• TO DO
List every line below containing "kaip".

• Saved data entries
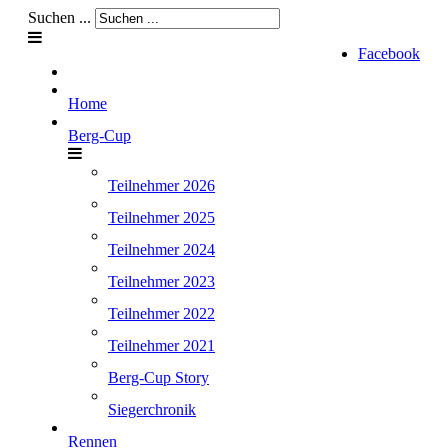
Suchen ...
Facebook
Home
Berg-Cup
Teilnehmer 2026
Teilnehmer 2025
Teilnehmer 2024
Teilnehmer 2023
Teilnehmer 2022
Teilnehmer 2021
Berg-Cup Story
Siegerchronik
Rennen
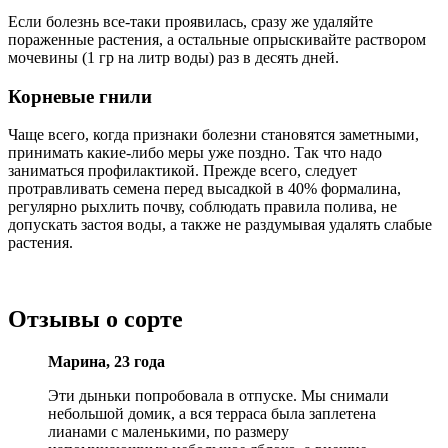
Если болезнь все-таки проявилась, сразу же удаляйте
пораженные растения, а остальные опрыскивайте раствором
мочевины (1 гр на литр воды) раз в десять дней.
Корневые гнили
Чаще всего, когда признаки болезни становятся заметными,
принимать какие-либо меры уже поздно. Так что надо
заниматься профилактикой. Прежде всего, следует
протравливать семена перед высадкой в 40% формалина,
регулярно рыхлить почву, соблюдать правила полива, не
допускать застоя воды, а также не раздумывая удалять слабые
растения.
Отзывы о сорте
Марина, 23 года
Эти дыньки попробовала в отпуске. Мы снимали
небольшой домик, а вся терраса была заплетена
лианами с маленькими, по размеру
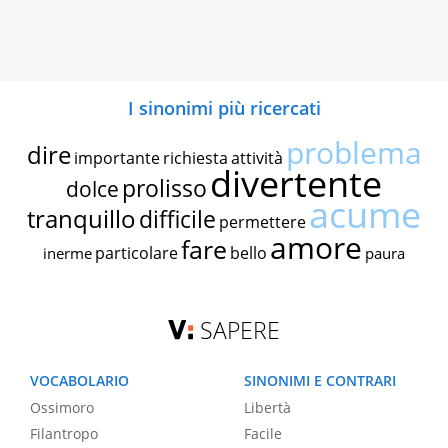
I sinonimi più ricercati
problema
dire
importante
richiesta
attività
divertente
prolisso
dolce
acume
tranquillo
difficile
permettere
amore
fare
particolare
bello
inerme
paura
SAPERE
VOCABOLARIO
SINONIMI E CONTRARI
Ossimoro
Libertà
Filantropo
Facile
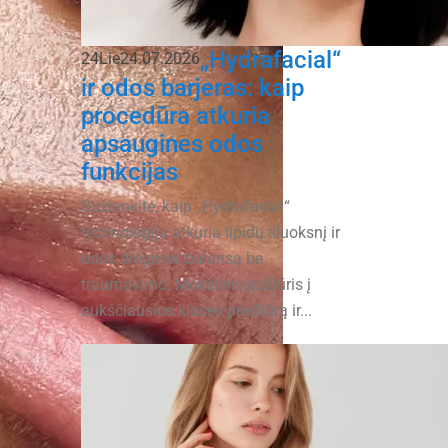
„Hydrafacial“
24
Lie
24.07.2026
ir odos barjeras: kaip
procedūra atkuria
apsaugines odos
funkcijas
Sužinokite, kaip „Hydrafacial“
technologija atkuria lipidų sluoksnį ir
odos drėgmės balansą be
traumavimo. Mokslinis požiūris į
aukščiausios klasės priežiūrą ir...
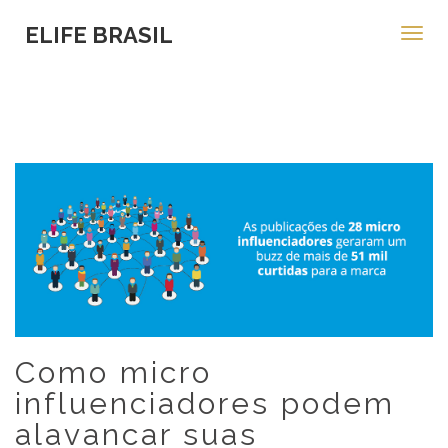
ELIFE BRASIL
Toggl
navig
Como micro
influenciadores podem
alavancar suas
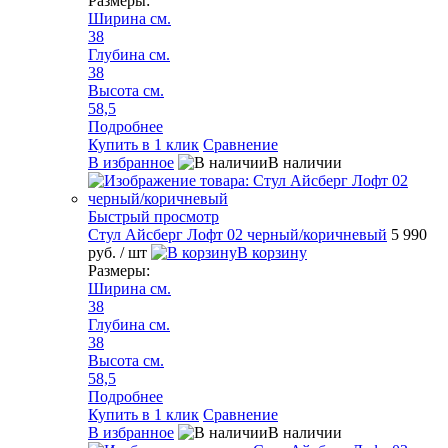
Размеры:
Ширина см.
38
Глубина см.
38
Высота см.
58,5
Подробнее
Купить в 1 клик
Сравнение
В избранное
В наличии
Быстрый просмотр
Стул Айсберг Лофт 02 черный/коричневый
5 990
руб.
/ шт
В корзину
Размеры:
Ширина см.
38
Глубина см.
38
Высота см.
58,5
Подробнее
Купить в 1 клик
Сравнение
В избранное
В наличии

• TASK RESPONSE
ir odos barjeras: kaip
Sužinokite, kaip „Hydrafacial“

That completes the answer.